I only cook for the kids and myself. He also comes home late at night every day because the office is quite far from home. I never wanted to respond to his request to move closer to his office because I didn't want to be far from where my friends lived. I fainted when I saw his body disappear along with a pile of dirt.

My extended family persuaded me in vain because they never knew why I was so hurt by losing him. The days I lived after he left were not the freedom I had always wanted but instead I was trapped in the desire to be with him. But all I remember is when my husband persuaded me to eat when I was sulking first. When I forgot to bring a towel when showering, I shouted for her as usual and when my mother came instead, I squatted crying in the bathroom hoping she would come.
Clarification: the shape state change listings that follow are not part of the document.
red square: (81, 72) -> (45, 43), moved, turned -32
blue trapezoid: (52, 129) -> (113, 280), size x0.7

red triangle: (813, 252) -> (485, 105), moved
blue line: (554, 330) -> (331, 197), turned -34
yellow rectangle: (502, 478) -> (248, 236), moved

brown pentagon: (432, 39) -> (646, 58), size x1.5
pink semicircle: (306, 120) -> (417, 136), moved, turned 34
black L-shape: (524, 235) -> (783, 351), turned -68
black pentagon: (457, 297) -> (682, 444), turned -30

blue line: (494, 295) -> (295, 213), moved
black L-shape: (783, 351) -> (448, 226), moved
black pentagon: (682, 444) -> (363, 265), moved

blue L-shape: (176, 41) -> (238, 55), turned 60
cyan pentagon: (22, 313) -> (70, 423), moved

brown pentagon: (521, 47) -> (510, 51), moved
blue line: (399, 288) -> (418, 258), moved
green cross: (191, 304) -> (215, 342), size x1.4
My habit of calling him every time I couldn't do something at home made his coworkers confused about answering my calls. I used to be so annoyed when I went to sleep hearing the sound of his snoring, but now I often wake up because I long to hear him again. I used to be annoyed because he was often messy in our bedroom, but now I feel like our bedroom feels empty and empty. In the past, I really didn't like him making coffee without a placemat on the table, now I don't even want to erase the traces left by his last breakfast.

I can now easily find the television remote, which he usually hides, even though I hope I can compensate for losing it by losing the remote. I did all this stupidity because I just realized that he loved me and I had been hit by his arrow of love. I'm also angry with myself, I'm angry because everything seems normal even though he's gone. I was angry because the clothes were still there leaving a smell that made me miss them.

I'm angry because I can't stop all my regrets. I'm angry because there's no one to persuade me to calm down, there's no one to remind me to pray even though I now do it sincerely. I prayed because I wanted to apologize, apologize to Allah for wasting the husband who was given to me, ask for forgiveness for being a bad wife to a husband who was so perfect. It is prayer that can erase my sorrow little by little.

God's love for me is shown by so much attention from the family for me and the children. My friends, whom I had been defending, almost never showed their noses after my husband left. There are two children waiting for me and I have to support them. I never cared how much his income was, all I cared about was the amount of rupiah he transferred to my account to use for personal needs and every month there was almost no money left.

I don't know where he got the other money to meet household needs because I never asked about that. What I know now is that I have to work or my children will not be able to live because the final salary and bonus compensation will not be enough to support the three of us. My husband's statement letter that he bequeathed all his wealth to me and the children, he accompanied his mother in the letter but what made me unable to say anything was the contents of his letter to me. My dear wife Liliana, sorry for having to leave you first, darling.

sorry for having to make you responsible for taking care of everything yourself. Sorry because I can't give you love and affection anymore. Allah gave me too short a time because loving you and your children is the best thing I have ever done for you. There's not much I can give, but I hope my darling can use it to raise and educate children.

Do what's best for them, yes darling. Don't cry, my spoiled darling. Do lots of things to make up for your wasted life all this time. I give you the freedom to make dreams come true that you haven't had the chance to do so far.

I'm sorry if I gave you trouble and I hope God gives you a better soul mate than me.